Publicada en 2011 por Cuarto Propio en su serie narrativa, la cuarta novela de Antonio Ostornol Apablaza (Santiago, Chile, 1954) recibió en 2012 el Premio Municipal de Literatura; así fue galardonada la nueva entrega del autor tras veinte años de silencio.
Dubrovnik es una novela de voracidad.

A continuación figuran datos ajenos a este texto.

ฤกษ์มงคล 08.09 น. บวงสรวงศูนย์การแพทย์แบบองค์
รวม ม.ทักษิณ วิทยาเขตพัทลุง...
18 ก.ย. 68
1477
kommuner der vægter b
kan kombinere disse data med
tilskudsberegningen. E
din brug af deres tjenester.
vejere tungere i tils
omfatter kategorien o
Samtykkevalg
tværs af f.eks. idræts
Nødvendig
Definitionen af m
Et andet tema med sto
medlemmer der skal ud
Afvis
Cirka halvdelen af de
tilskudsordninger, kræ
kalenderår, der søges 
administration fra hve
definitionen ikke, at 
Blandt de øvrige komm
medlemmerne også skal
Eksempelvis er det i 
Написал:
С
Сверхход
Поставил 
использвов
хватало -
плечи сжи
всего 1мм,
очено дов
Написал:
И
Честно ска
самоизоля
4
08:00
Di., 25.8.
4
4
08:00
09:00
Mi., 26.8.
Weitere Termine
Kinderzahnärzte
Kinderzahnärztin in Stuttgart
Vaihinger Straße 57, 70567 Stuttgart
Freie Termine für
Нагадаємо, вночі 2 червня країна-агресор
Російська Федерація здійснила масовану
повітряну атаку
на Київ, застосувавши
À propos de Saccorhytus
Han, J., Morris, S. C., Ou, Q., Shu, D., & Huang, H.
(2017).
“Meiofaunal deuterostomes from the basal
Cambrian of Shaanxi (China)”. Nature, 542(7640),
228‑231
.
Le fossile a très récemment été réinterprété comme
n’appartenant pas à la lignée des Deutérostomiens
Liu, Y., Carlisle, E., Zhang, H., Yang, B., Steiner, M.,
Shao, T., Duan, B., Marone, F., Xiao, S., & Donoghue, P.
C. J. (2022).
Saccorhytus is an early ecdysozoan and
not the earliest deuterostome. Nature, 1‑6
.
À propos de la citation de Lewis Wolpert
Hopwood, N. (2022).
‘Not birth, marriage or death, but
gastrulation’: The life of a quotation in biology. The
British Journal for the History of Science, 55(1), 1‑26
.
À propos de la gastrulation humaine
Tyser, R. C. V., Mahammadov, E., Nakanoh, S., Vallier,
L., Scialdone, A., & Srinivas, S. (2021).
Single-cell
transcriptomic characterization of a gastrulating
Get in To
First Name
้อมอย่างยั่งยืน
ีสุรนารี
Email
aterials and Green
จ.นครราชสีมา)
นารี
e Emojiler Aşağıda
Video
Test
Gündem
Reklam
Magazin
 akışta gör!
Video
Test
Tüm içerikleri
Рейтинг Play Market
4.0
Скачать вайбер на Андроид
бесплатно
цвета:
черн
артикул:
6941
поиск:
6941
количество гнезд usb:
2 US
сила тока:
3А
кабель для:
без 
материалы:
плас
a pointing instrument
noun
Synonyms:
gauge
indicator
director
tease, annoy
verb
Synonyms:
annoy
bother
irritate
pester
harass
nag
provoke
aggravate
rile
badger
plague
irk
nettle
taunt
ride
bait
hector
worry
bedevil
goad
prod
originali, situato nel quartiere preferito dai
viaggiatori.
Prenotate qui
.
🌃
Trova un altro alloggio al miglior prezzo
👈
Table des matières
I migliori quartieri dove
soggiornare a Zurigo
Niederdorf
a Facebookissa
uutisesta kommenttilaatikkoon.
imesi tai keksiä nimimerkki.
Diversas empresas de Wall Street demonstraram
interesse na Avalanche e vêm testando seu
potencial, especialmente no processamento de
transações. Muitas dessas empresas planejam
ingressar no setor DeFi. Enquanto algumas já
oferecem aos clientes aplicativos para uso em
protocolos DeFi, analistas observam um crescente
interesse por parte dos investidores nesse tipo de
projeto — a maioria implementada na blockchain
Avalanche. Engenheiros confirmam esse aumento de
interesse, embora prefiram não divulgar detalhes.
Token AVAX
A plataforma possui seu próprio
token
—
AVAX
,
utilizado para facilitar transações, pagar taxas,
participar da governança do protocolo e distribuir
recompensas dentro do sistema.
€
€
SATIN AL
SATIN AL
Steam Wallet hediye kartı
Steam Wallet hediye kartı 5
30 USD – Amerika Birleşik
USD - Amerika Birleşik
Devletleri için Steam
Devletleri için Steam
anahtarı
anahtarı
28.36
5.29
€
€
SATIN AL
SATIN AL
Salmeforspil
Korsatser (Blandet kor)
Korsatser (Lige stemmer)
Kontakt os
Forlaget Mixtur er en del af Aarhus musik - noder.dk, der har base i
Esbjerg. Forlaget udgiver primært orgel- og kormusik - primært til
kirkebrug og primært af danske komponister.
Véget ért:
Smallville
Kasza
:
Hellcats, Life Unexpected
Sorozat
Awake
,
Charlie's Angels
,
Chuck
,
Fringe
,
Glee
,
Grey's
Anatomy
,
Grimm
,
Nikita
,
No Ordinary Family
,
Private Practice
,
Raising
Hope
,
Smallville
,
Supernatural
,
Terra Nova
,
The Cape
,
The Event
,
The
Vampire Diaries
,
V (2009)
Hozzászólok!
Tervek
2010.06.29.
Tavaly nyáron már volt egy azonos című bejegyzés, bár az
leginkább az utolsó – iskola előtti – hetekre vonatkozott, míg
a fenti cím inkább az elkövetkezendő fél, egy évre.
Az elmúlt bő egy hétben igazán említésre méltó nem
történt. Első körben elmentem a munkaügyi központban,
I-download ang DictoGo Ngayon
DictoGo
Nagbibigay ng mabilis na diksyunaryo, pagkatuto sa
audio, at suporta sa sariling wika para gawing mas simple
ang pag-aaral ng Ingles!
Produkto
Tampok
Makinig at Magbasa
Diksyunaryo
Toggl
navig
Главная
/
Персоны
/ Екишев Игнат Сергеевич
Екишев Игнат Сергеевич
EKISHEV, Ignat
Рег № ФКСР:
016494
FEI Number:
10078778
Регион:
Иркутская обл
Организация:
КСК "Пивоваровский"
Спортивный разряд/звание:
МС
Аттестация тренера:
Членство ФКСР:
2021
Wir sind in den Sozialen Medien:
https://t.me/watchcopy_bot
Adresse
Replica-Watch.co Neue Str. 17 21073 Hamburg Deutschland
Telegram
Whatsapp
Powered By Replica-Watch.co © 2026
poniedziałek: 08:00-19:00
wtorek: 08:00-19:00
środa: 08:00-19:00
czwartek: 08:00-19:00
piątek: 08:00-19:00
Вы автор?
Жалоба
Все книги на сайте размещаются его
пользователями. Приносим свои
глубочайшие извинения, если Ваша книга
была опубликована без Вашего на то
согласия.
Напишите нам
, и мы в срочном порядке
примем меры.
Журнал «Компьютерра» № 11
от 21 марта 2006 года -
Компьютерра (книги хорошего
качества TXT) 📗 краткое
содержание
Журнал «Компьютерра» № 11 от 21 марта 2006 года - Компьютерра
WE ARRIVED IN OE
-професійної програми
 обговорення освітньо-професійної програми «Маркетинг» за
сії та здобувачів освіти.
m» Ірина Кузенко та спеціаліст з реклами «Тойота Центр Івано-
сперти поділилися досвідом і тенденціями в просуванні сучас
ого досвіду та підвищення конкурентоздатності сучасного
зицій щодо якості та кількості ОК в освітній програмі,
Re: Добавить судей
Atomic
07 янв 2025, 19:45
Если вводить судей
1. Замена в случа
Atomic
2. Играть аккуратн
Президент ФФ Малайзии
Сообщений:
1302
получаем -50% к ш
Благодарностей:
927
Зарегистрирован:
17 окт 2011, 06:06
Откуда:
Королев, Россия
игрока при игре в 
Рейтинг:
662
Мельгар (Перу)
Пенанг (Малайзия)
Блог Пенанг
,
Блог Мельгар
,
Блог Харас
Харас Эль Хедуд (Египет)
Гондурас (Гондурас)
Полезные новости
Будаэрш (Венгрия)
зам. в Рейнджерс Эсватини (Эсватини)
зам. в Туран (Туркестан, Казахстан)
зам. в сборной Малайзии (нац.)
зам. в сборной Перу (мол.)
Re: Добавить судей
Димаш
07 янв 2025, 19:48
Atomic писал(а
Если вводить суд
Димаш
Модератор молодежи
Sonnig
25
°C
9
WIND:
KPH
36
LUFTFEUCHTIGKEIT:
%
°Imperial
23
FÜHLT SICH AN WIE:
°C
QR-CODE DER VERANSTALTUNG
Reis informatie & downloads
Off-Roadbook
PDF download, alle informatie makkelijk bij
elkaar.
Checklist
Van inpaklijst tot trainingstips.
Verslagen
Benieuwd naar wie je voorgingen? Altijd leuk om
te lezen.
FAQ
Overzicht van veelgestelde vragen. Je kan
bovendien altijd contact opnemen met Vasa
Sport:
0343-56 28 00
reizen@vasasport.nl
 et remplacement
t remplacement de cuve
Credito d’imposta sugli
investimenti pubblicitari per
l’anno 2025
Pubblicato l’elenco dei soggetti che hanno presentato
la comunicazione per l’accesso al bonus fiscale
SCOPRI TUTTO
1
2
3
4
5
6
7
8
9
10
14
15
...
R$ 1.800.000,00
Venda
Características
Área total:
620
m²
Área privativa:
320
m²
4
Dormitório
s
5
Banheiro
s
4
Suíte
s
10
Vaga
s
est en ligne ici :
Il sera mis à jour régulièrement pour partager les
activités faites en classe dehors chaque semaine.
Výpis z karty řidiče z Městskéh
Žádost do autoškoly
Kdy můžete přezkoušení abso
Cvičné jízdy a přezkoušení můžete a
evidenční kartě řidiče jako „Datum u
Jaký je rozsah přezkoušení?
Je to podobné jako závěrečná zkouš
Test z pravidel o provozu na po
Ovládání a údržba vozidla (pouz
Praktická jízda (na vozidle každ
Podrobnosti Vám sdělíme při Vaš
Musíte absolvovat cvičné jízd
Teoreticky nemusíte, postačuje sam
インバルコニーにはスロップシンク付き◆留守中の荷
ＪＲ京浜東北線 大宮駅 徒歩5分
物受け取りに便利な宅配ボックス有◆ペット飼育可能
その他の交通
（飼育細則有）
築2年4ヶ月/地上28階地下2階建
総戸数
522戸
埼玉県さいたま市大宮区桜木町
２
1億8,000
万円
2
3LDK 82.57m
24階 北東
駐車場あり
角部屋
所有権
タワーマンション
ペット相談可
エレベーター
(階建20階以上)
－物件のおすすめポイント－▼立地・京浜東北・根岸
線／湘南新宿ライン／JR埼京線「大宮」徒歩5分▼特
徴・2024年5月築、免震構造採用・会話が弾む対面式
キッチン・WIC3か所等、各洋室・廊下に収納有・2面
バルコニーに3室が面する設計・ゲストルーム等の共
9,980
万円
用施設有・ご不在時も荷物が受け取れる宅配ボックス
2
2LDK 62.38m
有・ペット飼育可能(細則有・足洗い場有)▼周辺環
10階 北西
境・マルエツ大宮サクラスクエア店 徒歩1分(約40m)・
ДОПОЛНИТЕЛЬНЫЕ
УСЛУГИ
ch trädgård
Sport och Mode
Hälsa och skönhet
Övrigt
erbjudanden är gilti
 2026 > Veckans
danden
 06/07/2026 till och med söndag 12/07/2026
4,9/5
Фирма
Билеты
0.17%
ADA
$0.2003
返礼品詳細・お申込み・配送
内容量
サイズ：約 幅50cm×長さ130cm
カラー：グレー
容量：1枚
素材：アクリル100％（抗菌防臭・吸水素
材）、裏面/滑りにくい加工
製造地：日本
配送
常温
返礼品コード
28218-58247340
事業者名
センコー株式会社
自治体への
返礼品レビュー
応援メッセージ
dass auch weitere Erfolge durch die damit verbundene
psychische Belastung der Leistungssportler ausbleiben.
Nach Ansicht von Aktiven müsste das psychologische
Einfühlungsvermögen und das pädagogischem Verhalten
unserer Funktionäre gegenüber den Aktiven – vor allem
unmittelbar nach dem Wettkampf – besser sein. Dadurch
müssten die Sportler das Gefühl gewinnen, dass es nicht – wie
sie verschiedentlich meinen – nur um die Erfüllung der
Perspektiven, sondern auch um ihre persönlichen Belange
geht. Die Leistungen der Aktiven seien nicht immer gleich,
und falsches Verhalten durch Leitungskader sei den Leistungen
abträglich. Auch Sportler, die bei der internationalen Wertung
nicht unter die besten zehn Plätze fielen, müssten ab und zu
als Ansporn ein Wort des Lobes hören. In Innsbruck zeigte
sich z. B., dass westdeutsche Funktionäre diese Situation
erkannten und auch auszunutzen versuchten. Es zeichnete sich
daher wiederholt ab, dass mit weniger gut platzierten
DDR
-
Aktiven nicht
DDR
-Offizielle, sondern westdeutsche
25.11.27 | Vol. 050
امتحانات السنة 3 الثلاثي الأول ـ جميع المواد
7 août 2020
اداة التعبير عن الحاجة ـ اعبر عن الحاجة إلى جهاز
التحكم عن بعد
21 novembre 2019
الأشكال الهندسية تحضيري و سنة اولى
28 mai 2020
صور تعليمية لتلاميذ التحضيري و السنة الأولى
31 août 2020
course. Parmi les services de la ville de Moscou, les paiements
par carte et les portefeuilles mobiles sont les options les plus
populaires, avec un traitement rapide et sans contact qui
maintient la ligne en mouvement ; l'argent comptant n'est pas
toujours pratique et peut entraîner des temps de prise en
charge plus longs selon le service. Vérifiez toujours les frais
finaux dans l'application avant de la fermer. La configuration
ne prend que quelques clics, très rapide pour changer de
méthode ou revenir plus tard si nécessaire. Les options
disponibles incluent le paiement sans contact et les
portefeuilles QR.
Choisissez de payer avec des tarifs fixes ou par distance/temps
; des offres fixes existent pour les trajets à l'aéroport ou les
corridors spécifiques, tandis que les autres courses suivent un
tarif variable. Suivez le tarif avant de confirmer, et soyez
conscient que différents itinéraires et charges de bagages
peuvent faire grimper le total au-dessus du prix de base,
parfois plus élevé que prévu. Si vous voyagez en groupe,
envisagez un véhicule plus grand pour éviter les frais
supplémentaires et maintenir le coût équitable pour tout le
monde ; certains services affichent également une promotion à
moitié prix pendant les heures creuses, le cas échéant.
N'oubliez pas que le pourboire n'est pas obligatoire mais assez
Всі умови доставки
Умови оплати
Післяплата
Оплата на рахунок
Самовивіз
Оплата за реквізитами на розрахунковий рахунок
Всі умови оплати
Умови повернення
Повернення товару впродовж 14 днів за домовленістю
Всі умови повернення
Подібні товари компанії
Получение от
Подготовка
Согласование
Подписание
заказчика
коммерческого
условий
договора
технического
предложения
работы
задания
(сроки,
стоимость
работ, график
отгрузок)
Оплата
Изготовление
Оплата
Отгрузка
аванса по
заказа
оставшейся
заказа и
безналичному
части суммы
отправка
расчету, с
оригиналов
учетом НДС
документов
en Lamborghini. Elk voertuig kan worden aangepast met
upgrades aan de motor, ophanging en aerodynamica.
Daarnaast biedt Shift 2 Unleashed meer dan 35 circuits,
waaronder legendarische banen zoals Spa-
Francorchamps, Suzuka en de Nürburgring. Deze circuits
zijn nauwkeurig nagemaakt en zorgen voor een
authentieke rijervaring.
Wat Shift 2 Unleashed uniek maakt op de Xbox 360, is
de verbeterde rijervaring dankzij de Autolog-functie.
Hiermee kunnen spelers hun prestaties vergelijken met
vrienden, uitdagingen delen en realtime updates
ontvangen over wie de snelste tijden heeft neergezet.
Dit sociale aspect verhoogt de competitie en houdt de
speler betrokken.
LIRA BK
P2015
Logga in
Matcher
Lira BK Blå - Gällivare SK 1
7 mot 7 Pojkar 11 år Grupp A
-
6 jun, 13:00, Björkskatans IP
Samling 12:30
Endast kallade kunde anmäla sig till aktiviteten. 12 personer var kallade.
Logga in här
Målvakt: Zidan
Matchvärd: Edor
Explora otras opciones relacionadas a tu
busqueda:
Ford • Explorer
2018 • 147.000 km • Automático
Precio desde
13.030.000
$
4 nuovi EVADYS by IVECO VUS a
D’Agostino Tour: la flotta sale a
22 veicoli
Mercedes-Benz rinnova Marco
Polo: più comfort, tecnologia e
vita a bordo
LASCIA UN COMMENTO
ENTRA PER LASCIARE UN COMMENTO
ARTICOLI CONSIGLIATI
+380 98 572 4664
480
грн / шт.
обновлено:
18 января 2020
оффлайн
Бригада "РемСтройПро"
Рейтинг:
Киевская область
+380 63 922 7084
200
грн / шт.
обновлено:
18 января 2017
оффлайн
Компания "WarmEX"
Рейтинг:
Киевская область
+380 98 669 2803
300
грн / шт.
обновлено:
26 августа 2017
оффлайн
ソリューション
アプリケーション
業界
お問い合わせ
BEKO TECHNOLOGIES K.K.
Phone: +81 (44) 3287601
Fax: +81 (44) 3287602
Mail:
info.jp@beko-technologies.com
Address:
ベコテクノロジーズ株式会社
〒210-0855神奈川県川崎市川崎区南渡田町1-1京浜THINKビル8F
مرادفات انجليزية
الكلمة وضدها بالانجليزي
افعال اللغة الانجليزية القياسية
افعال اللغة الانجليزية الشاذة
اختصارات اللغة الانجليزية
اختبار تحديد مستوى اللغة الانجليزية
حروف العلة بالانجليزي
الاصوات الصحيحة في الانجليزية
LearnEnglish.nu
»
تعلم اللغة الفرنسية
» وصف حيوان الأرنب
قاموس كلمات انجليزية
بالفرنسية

El periplo de Lucas Romero por alcanzar una pequeña ciudad costera croata en medio del salvajismo de la Guerra de los Balcanes se transustancia más bien en una búsqueda famélica de una Ítaca interior, el reino brumoso del abandono de la madre, donde el joven chileno —cuyo origen privilegiado no ha logrado sustraerle de la pobreza de sus afectos y constancias— se cuestionará si no estará más bien persiguiendo la panacea contra su desidia vital.
Dubrovnik es una odisea para hurgar en traumas atroces: un amor aplazado que es burlado al convertirse en víctima de la dictadura de Pinochet, el estigma del inmigrante rechazado por el ego de la sociedad occidental que en vez de acogerle le maltrata y le aliena, el servilismo humillante al que debe someterse una mujer para poder mantener a sus hijos ausentes, el abuso del alcohol por parte de un español que deriva en todos los abusos hacia su hijastra chilena, la degradación y el menoscabo al que es sometido un oscuro funcionario de la Embajada de Chile en París que se venga secretamente construyendo monumentos de memoria y dignidad, las rígidas estructuras familiares que sofocan al individuo, el extravío de la madre de Lucas y todos los abandonos que conforman su existencia.
La novela transita a lo largo de todo el siglo XX a través de las biografías del dolor de sus personajes, para culminar finalmente en la Guerra de Croacia (1991-1992). Transcurre entre Santiago de Chile, París, Split, una aldea sepultada entre bombardeos y la Dubrovnik señera y mítica. Los personajes secundarios resultan entrañables, todos con al menos dos rasgos en común: un pasado para olvidar y el uso de máscaras, disfraces para reconstruirse a sí mismos a fin de lograr seguir existiendo. Begoña, Mara, S. S., Sergi, Valeska, Drago Morovic y la mismísima madre de Lucas, la postergada mujer chilena que en Francia repentinamente deja atrás todo lo que alguna vez fue, incluso al hijo menor designado para investigar su desaparición.
Ya desde el inicio de la novela, todos los conflictos y las densidades de los personajes principales están comprendidos en un alucinante microcosmos que, con el transcurso de las páginas, se va expandiendo sutilmente hasta configurar el mundo de Lucas, yuxtaposición y amalgama de existencias tan disímiles y a la vez embriagadoras, las cuales comportan el abanico de realidades que se desprenden de la fracturada sociedad occidentalizada posmoderna. Sí, en Dubrovnik confluyen entes sugerentes con pasados deleznables que retratan todas las heridas humanas; todos confabulados con el olvido, resistidos por la memoria, que es otro de los temas recurrentes de la obra junto con la búsqueda de sentido y de identidad.
Vuelvo a retomar la idea de que Dubrovnik es una novela de voracidad. Supura sensualidad, los caminos de la voluptuosidad —a veces sumamente violentos, otrora difusos— surcan sus páginas de lectura impetuosa, tendente a la vorágine; la memoria y el olvido se disputan y entrelazan fieramente para acabar fundidos en la consciencia del individuo; el viaje interior prosigue inexorable y vertiginoso hasta que nos imbuimos en él y presenciamos junto a Lucas el arribo a la Ítaca materna, la Dubrovnik que todos desearíamos alcanzar para comprender realmente quiénes somos.